‘Read This And Tell Me What It Says’ by A. Manette Ansay

Read This And Tell Me What It Says by A. Manette Ansay, 1992

The magic trick:

A first-person narrator with well-defined character traits beyond simply being the person conveying the story

We’re off to Wisconsin this week.

A. Manette Ansay’s Read This And Tell Me What It Says is an outstanding story collection from the ‘90s that puts us in small-town Wisconsin of (I’d guess) the ‘70s. Check it out today if you’re not already familiar. Highly recommended.

The title story gives us a first-person narrator looking back on her teenage years. It’s a storytelling point of view we know very well. In so many stories of this kind, the narrator’s growth is focused so much on observing the people around them or learning from the events that happen to them that they risk becoming invisible as characters themselves. This isn’t necessarily a flaw. I love many such stories.

However, it’s notable that the narrator in this story is not such character. She has well-defined character traits and does a good job of talking about herself in a way. That’s not to say she’s not observant or influenced by the things and people around her in the story. She’s just bringing maybe more to the story as a complicated character than mere cipher.

And that’s quite a trick on Ansay’s part.

The selection:

“Sweetheart,” he said to me one day. “Read this and tell me what it says.”

It was a newspaper article about a man who had an allergy to everything: food, air, people, animals. The man had to live in a special house and wear silk clothes and eat irradiated food. If he didn’t, his nerves drove him crazy, he hallucinated, he went without sleep for days. I paced after my father, explaining it to him.

“Maybe that’s what’s wrong with me,” he said.

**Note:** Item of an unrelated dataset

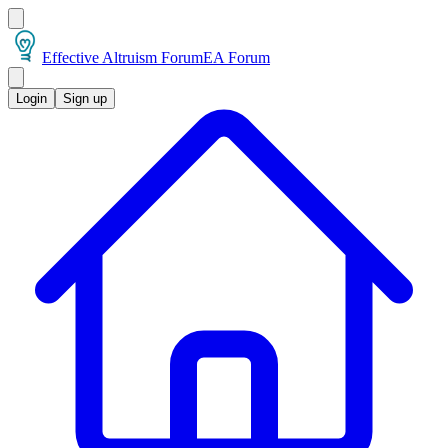
Effective Altruism Forum
EA Forum
Login
Sign up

“Me too,” I said eagerly, but his mind had already wandered to other things and he didn’t hear. I found a new boyfriend, a short, muscular junior who liked to be called Fonzie, and we spent hours exchanging vicious kisses in the woods behind the parking lot. Fonzie knew what he was doing, but I couldn’t keep my mind on it for long. I forgot to finish meals. I asked to use the bathroom during class, and then I sat in the stalls, giggling. I thought, I am cracking up.